O criminalista Daniel Pacheco entende que as normas que proíbem a contratação de artistas não ferem o princípio da eficiência, já que esse tipo de regulamentação não interfere na competência do poder municipal.
“Todas as regras são relativas, têm limites. Da mesma forma que existem os crimes contra a honra, que limitam a liberdade de expressão sem ferir a Constituição, é possível impedir a apologia ou a incitação ao crime sem esbarrar em normas constitucionais.”
Porta aberta para o preconceito
O projeto de Amanda Vettorazzo estabelece que, ao contratar um show, a prefeitura deve impor uma cláusula de não expressão de apologia ao crime e ao uso de drogas. Em caso de descumprimento, o artista perde 100% do valor do contrato. Qualquer pessoa pode denunciar o descumprimento por meio da ouvidoria do município e o auto de infração pode ser lavrado por qualquer órgão competente da prefeitura, pela guarda municipal ou pela Polícia Militar.

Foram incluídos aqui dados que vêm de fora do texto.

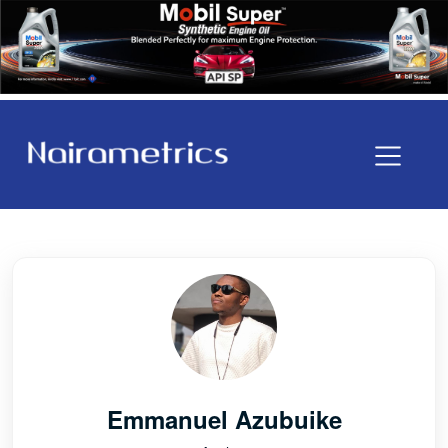
Emmanuel Azubuike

As leis de Campo Grande, Brusque, Porto Velho, Vitória da Conquista e Cuiabá são idênticas ao PL da vereadora da capital paulista. A de Maceió cria uma comissão especial dentro de uma das secretarias municipais para a fiscalização e o encaminhamento de denúncias ao Ministério Público. Já o texto da lei de Vitória acrescenta que o infrator não poderá ser contratado pela prefeitura pelos cinco anos seguintes.
Entre outros problemas, o texto do PL paulistano é vago porque não estabelece critérios claros para determinar se um artista pode ou não ser contratado. Sendo assim, ele abre espaço para arbitrariedades, segundo os especialistas, e para o preconceito contra gêneros musicais periféricos, como o funk.
Demilson Franco diz que, por causa disso, há o risco de seletividade penal. Ele destaca que o crime de apologia é configurado pelo dolo específico de exaltação ao crime, e simplesmente relatar a realidade ou usar um eu-lírico não se enquadra nesse conceito.
“A letra de música, isoladamente, não é suficiente para fundamentar uma acusação. Imagine se Freddie Mercury fosse acusado de homicídio por cantar ‘Mama, I just killed a man…’ (‘Mamãe, eu acabei de matar um homem…’, em tradução livre). É preciso ter critérios claros para definir isso e para não deixar margem para interpretações arbitrárias”, diz Ana Clara Ribeiro.
De acordo com Danilo Cymrot, a dificuldade de tipificar a apologia ao crime, muitas vezes, leva à construção de um discurso que aproxima artistas periféricos da associação para o tráfico, crime em que as penas são mais altas. Exemplos recentes são as prisões de MC Poze e do DJ Rennan da Penha. Rennan foi absolvido pelo Superior Tribunal de Justiça por falta de provas.
Para Cymrot, a cultura tem influência na vida das pessoas, mas ela é secundária diante da situação socioeconômica. “Se fosse verdade que as músicas têm esse poder diabólico de levar os jovens para o tráfico, seria fácil. Você proibiria o funk e, de um dia para o outro, acabaria o tráfico de drogas.”